Seminar: India’s Centralized Federalism and Transformative Constitutionalism

Event date
18 November 2022
Event time
13:30 - 14:30
Oxford week
MT 6
Audience
Anyone
Venue
IECL teaching room
Speaker(s)

Anuj Bhuwania (Jindal Global Law School)

Abstract

A neglected aspect of the literature on Transformative Constitutionalism is its intersection with the question of vertical separation of powers. In this paper, Indian constitution’s centralized federalism is viewed in light of its avowed aspiration towards socio-economic transformation. It argues that the focus on a ‘social revolution’ in its constitutional design was directly responsible for its choice of a strong centre in India’s constitution.
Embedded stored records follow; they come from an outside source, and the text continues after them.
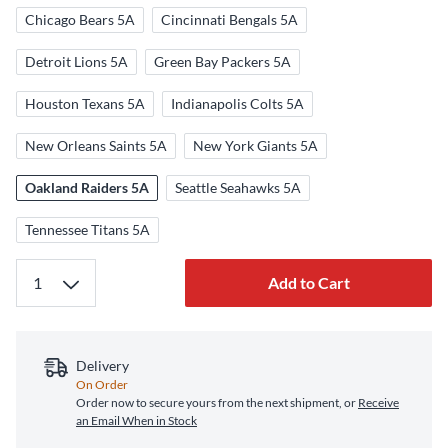
Chicago Bears 5A
Cincinnati Bengals 5A
Detroit Lions 5A
Green Bay Packers 5A
Houston Texans 5A
Indianapolis Colts 5A
New Orleans Saints 5A
New York Giants 5A
Oakland Raiders 5A
Seattle Seahawks 5A
Tennessee Titans 5A
Add to Cart
Delivery
On Order
Order now to secure yours from the next shipment, or
Receive
an Email When in Stock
The ideals of planning and state-led socio-economic transformation were seen as inimical to any significant sharing of sovereignty that would dilute this project, even at the cost of partition. The paper argues for the need to restore the centrality of the federal question in understanding the process of Indian constitutional design. 

Speaker

Portrait of Anuj Bhuwania

Anuj Bhuwania is currently the Smuts Visiting Research Fellow in Commonwealth Studies at Clare Hall in the University of Cambridge. He is a Professor at the Jindal Global Law School in India, and has previously held teaching positions at South Asian University in New Delhi and at Ambedkar University Delhi. He is the author of ‘Courting the People: Public Interest Litigation in Post-Emergency India’ (Cambridge University Press 2017). 

Discussant

Yasser Kureshi is The John and Daria Barry Post Doctoral Fellow in Constitutional Law or Constitutional Theory, Oxford.